* **WHAT YOU ARE ASKED TO DO**: What lines in the records below contain the string "речи"? Copy every one.

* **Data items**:

*** Block opens ***

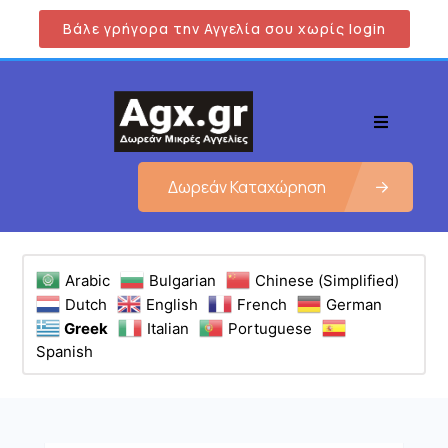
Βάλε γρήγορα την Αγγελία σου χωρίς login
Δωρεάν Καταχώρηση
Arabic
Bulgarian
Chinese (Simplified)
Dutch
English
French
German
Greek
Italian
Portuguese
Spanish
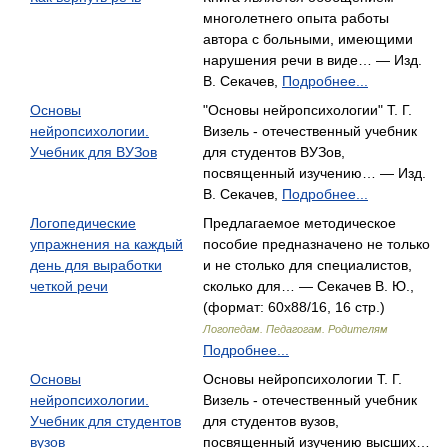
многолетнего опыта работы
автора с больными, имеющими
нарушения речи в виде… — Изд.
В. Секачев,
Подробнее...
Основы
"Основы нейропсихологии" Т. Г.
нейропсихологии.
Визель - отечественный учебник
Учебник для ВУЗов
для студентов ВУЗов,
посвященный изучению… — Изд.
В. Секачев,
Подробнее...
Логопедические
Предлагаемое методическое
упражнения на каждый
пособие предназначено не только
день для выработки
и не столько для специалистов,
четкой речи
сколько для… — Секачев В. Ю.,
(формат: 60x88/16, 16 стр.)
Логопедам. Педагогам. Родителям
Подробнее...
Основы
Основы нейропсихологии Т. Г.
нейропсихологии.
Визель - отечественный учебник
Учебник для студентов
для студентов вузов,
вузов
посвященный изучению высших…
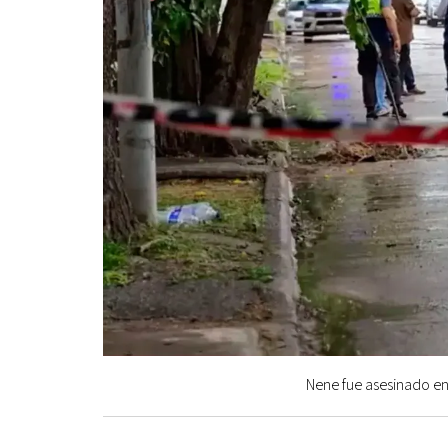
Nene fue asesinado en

*** Block closes ***
*** Block opens ***

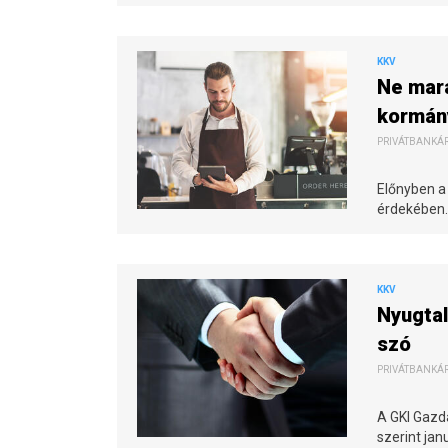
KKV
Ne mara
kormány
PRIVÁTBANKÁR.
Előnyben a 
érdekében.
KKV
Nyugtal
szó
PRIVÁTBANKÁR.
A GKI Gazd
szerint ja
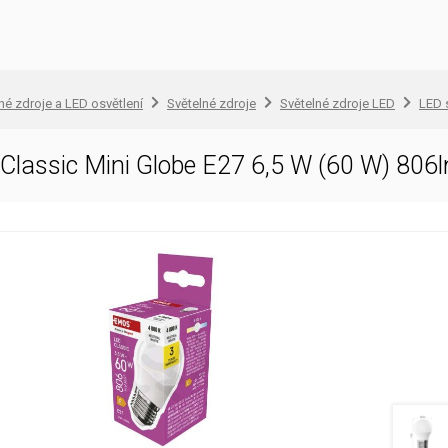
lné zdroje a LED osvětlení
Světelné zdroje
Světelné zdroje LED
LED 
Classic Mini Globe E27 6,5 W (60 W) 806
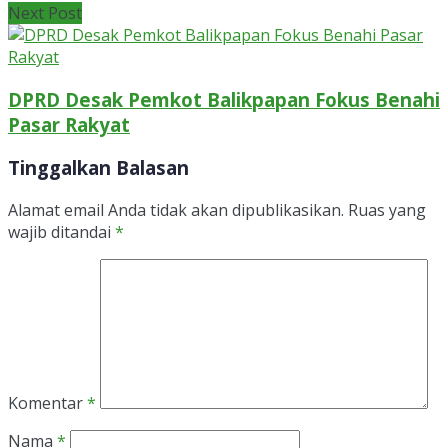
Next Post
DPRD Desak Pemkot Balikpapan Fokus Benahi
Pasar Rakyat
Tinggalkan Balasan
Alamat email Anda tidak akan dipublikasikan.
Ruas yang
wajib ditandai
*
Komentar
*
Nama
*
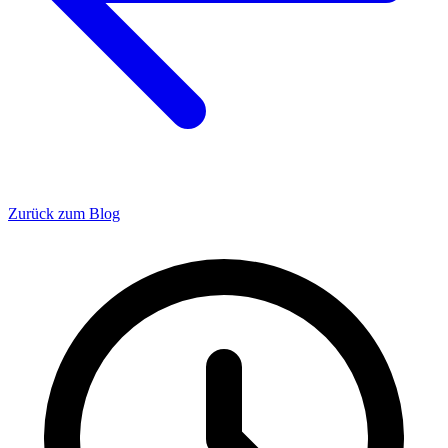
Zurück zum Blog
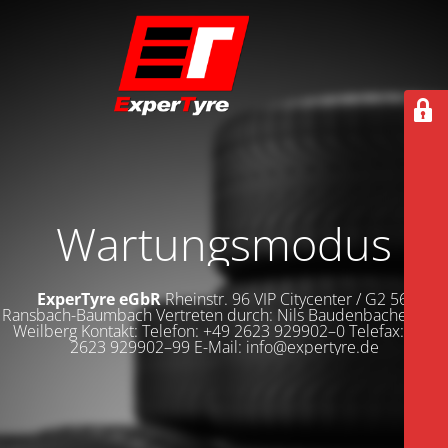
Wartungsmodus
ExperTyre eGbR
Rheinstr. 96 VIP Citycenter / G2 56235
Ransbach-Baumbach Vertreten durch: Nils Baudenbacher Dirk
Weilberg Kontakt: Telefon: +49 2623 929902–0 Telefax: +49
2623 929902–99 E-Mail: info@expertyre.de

*** Block closes ***

* **EXPECTED OUTPUT**:
нарушения речи в виде… — Изд.
четкой речи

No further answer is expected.